La banque s’attend désormais à ce que le pétrole atteigne 100 dollars aux troisième et quatrième trimestres de cette année, relevant ses prévisions pour le troisième et le quatrième trimestre de 90 et 87,50 dollars le baril, respectivement. « Les principaux marchés de produits pétroliers (essence, carburéacteur et gasoil/diesel) affichent tous des marges de crack élevées, une forte déportation et des stocks qui sont tombés à de faibles niveaux. Rien de tout cela ne signale une faiblesse », ont écrit les analystes de Morgan Stanley dans leur note citée par Reuters
Un pétrole à trois chiffres « est en préparation » pour le deuxième trimestre de cette année, a déclaré la semaine dernière à Bloomberg Francisco Blanch, responsable des matières premières mondiales à la Bank of America. La demande se redresse de manière significative, tandis que l’offre de l’Opep+ commencera à se stabiliser dans les deux prochains mois, a déclaré M. Blanch, notant que seuls l’Arabie saoudite et les Emirats arabes unis pourront produire des barils supplémentaires pour alimenter le marché. Les prix du pétrole pourraient atteindre 100 dollars cette année et monter à 105 dollars le baril en 2023, grâce à un « déficit étonnamment important » dû à l’impact plus faible et potentiellement plus bref d’Omicron sur la demande de pétrole, a déclaré Goldman Sachs la semaine dernière. En raison de la substitution du gaz au pétrole, des déceptions de l’offre et d’une demande plus forte que prévu au quatrième trimestre 2021, les stocks de l’OCDE devraient plonger d’ici l’été à leurs plus bas niveaux depuis 2000, notent les analystes de Goldman.

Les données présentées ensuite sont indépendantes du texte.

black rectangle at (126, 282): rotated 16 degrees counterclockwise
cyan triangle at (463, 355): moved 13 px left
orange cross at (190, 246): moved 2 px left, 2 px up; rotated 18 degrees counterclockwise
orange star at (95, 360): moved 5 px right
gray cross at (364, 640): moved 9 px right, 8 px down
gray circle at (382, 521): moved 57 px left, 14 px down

De plus, la capacité de réserve de l’Opep+ devrait également baisser à des niveaux historiquement bas d’environ 1,2 million de bpj, a ajouté la même source. JP Morgan, pour sa part, s’attend à ce que la baisse des capacités de réserve de l’Opep+ augmente la prime de risque des prix, et voit le pétrole atteindre 125 dollars le baril cette année et 150 dollars le baril l’année prochaine.